Publisher: Random House
Release Date: June 26th, 2012
Genre: Adult Fiction, Science Fiction
Source: TLC Book Tours, Publisher
*FTC: I received this book from the publisher in exchange for an honest review.
Blurb: On a seemingly ordinary Saturday in a California suburb, Julia and her family awake to discover, along with the rest of the world, that the rotation of the earth has suddenly begun to slow. The days and nights grow longer and longer, gravity is affected, the environment is thrown into disarray. Yet as she struggles to navigate an ever-shifting landscape, Julia is also coping with the normal disasters of everyday life—the fissures in her parents’ marriage, the loss of old friends, the hopeful anguish of first love, the bizarre behavior of her grandfather who, convinced of a government conspiracy, spends his days obsessively cataloging his possessions. As Julia adjusts to the new normal, the slowing inexorably continues.

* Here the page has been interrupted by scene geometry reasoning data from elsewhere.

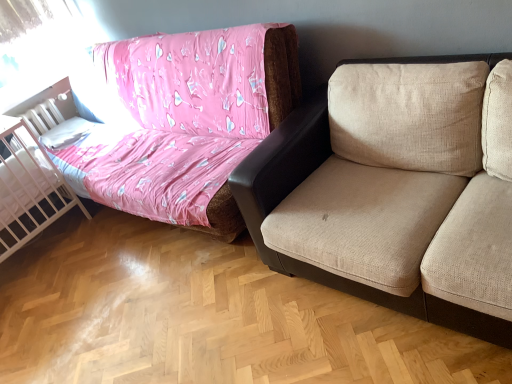 Measure the distance between point (275, 30) and camera.

The distance of point (275, 30) from camera is 6.78 feet.

I want to click on beige fabric studio couch at upper right, so click(x=281, y=73).

The height and width of the screenshot is (384, 512). Describe the element at coordinates (281, 73) in the screenshot. I see `beige fabric studio couch at upper right` at that location.

Measure the distance between beige fabric studio couch at upper right and camera.

beige fabric studio couch at upper right is 2.01 meters away from camera.

What do you see at coordinates (28, 188) in the screenshot? I see `white mesh crib at left` at bounding box center [28, 188].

Review: The Age of Miracles is a beautifully written book. The prose is gorgeous and vivid with some great imagery, but it never goes over the top. The plotting is subtle, and the book is definitely more about the characters than what happens to the world they are living in. That is not to say there isn’t a plot, but it is definitely not a plot-heavy story. It also has some very interesting and well-executed coming-of-age aspects. Make no mistake though. This is not a YA book. It does have a little crossover appeal because the protagonist is eleven, but at the same time, some of the topics covered and underlying themes are more geared towards an adult reader. Most YA books have a very distinctive plot and medium to fast pacing, and I felt this book had more of a meandering style. Definitely a literary book.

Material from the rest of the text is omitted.